TASK DETAILS
Write out the lines below once more, exactly as they appear. Do not include pictures.

Transcribed page contents

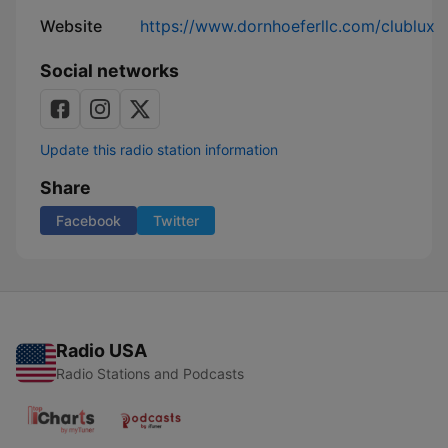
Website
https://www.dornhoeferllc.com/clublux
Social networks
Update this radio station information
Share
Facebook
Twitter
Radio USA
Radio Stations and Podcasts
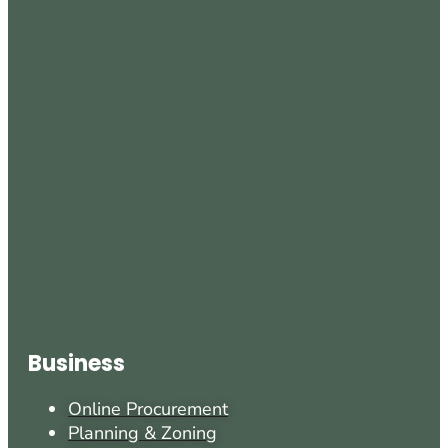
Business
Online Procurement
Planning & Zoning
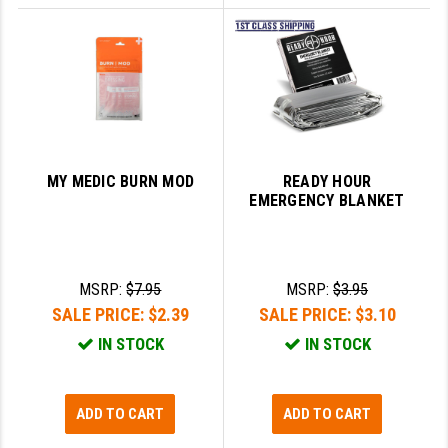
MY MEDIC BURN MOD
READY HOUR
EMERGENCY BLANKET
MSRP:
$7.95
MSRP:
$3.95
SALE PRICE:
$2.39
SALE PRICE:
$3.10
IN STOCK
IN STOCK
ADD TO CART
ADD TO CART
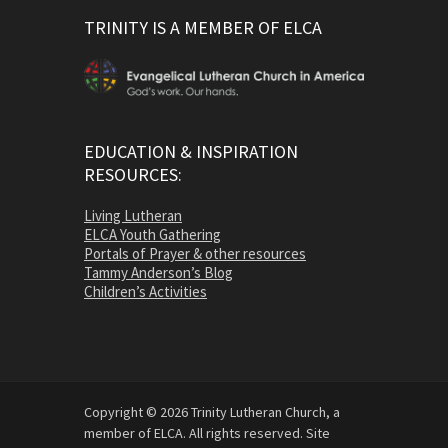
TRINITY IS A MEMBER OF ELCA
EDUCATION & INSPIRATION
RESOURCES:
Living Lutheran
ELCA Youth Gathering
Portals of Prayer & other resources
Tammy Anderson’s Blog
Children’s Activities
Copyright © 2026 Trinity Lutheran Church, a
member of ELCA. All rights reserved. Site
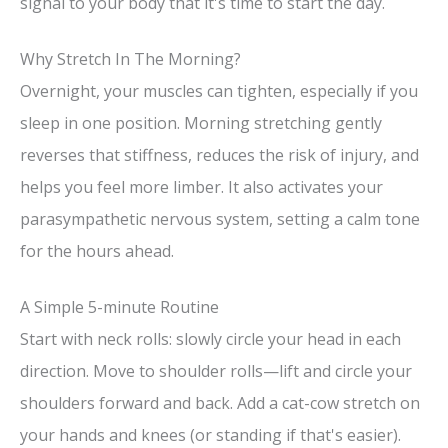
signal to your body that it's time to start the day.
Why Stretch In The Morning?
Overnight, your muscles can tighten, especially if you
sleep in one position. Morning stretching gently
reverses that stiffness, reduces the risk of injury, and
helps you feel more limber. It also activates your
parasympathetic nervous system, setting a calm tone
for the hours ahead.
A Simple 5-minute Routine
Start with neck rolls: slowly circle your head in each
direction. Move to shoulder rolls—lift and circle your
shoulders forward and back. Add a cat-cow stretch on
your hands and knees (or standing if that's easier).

SOLUTION FOR THIS TASK
Website
https://www.dornhoeferllc.com/clublux
Social networks
Update this radio station information
Share
Facebook
Twitter
Radio USA
Radio Stations and Podcasts
Business
Online Procurement
Planning & Zoning
MY MEDIC BURN MOD
READY HOUR
EMERGENCY BLANKET
MSRP:
$7.95
MSRP:
$3.95
SALE PRICE:
$2.39
SALE PRICE:
$3.10
IN STOCK
IN STOCK
ADD TO CART
ADD TO CART
TRINITY IS A MEMBER OF ELCA
EDUCATION & INSPIRATION
RESOURCES:
Living Lutheran
ELCA Youth Gathering
Portals of Prayer & other resources
Tammy Anderson’s Blog
Children’s Activities
Copyright © 2026 Trinity Lutheran Church, a
member of ELCA. All rights reserved. Site
signal to your body that it's time to start the day.
Why Stretch In The Morning?
Overnight, your muscles can tighten, especially if you
sleep in one position. Morning stretching gently
reverses that stiffness, reduces the risk of injury, and
helps you feel more limber. It also activates your
parasympathetic nervous system, setting a calm tone
for the hours ahead.
A Simple 5-minute Routine
Start with neck rolls: slowly circle your head in each
direction. Move to shoulder rolls—lift and circle your
shoulders forward and back. Add a cat-cow stretch on
your hands and knees (or standing if that's easier).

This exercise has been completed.